Travel is a common pastime for retirees, and with good reason. Visiting the tropics, touring the country or seeing the sights of the world are all enjoyable and enriching means of passing extra time, and traveling unencumbered by children or the responsibilities of professional life can lead to a much more relaxing trip.
Birds of a feather
For those suffering from limited mobility or dependent on services such as diabetes care, however, straying far from home poses problems. Travel can take a heavy physical and mental toll, and a medical emergency in a foreign environment can be frightening and difficult to quickly remedy. One way to tame the anxiety of traveling to a new, unfamiliar location is to plan a trip with a group of friends.

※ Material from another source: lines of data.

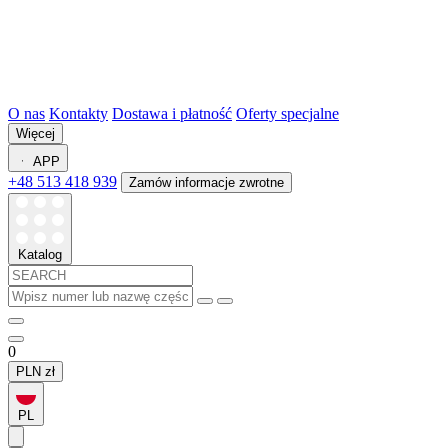
O nas
Kontakty
Dostawa i płatność
Oferty specjalne
Więcej
APP
+48 513 418 939
Zamów informacje zwrotne
Katalog
0
PLN
zł
PL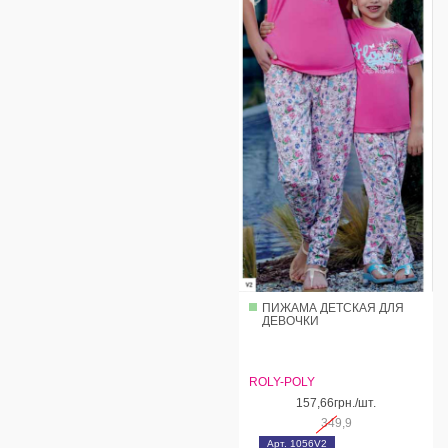
ПИЖАМА ДЕТСКАЯ ДЛЯ
ДЕВОЧКИ
ROLY-POLY
157,66грн./шт.
349,9
Арт. 1056V2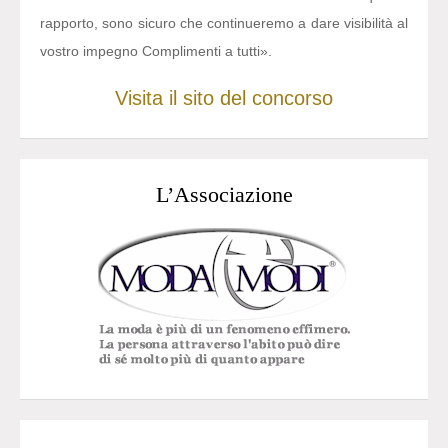
rapporto, sono sicuro che continueremo a dare visibilità al
vostro impegno Complimenti a tutti».
Visita il sito del concorso
L’Associazione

"Groups are a very efficient and cost-effective way to travel," noted Tim Davis, president of a Bloomington, Illinois travel agency, according to The State Journal-Register. "They also provide an immediate set of friends, and typically people who share the same interests."
Not everyone has a group of friends willing or able to book a trip together, but like-minded globetrotters can connect at community senior care centers and through online forums. This type of travel, Davis notes, also provides the opportunity for group outings while enjoying the quiet of a private room.
Bear in mind
Medical facilities in foreign countries may not offer the same level of care as in the United States, and procuring medical supplies away from home may involve time-consuming and frustrating communication between the patient, local professionals and doctors at home. The U.S. Bureau of Consular Affairs recommends packing plenty of prescription medication and procuring a doctor's note for customs officials and foreign pharmacists. Always keep medications in the original bottle to avoid confusion at the border.
Any traveler heavily dependent on companion care aid or frequent medical procedures will want to prepare by investigating the hospitals and services of the destination community. Underdeveloped countries and locations that will likely lead to language barriers may not be the best choice for individuals with chronic illnesses or significant mobility barriers.
Medicare coverage often isn't available in foreign countries, so for those with existing supplemental insurance or private policies, an additional travel policy may provide all that is needed while abroad. Seniors fully dependent on Medicare may want to explore a separate, short-term policy during any travel outside of the United States.